_YOUR OBJECTIVE_: Among the entries that follow, find every line with the word "Beitrag" and list it.

_SUPPLIED DATA_:

****

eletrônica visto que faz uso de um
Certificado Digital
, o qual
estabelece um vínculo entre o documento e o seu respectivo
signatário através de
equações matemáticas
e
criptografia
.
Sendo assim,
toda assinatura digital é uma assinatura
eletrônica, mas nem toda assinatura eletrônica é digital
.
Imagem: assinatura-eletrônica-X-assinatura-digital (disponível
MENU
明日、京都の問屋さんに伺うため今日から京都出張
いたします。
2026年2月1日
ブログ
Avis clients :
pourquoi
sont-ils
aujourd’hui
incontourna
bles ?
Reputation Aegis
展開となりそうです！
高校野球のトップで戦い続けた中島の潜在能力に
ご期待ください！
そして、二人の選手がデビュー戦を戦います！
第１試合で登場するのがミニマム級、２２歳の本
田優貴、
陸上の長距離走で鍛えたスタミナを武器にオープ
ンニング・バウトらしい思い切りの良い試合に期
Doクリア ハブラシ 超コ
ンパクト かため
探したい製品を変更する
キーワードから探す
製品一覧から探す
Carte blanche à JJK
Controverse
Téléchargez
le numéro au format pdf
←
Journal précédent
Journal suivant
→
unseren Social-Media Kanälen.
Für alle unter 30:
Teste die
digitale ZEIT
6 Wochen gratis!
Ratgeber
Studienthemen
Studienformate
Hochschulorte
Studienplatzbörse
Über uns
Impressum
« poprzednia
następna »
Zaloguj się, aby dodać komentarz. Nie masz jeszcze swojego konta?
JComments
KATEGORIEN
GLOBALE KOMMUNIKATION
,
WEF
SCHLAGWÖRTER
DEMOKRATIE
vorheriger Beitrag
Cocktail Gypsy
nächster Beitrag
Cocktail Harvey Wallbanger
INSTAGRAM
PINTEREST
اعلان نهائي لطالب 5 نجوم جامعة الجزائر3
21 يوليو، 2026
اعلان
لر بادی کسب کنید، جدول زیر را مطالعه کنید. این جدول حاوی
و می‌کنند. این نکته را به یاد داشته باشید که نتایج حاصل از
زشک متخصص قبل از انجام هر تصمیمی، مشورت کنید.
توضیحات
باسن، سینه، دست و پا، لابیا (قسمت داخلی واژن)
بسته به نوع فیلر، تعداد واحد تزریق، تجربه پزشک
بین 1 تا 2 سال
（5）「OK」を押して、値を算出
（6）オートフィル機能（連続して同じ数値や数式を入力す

****

_WRITTEN RESPONSE_:
vorheriger Beitrag
nächster Beitrag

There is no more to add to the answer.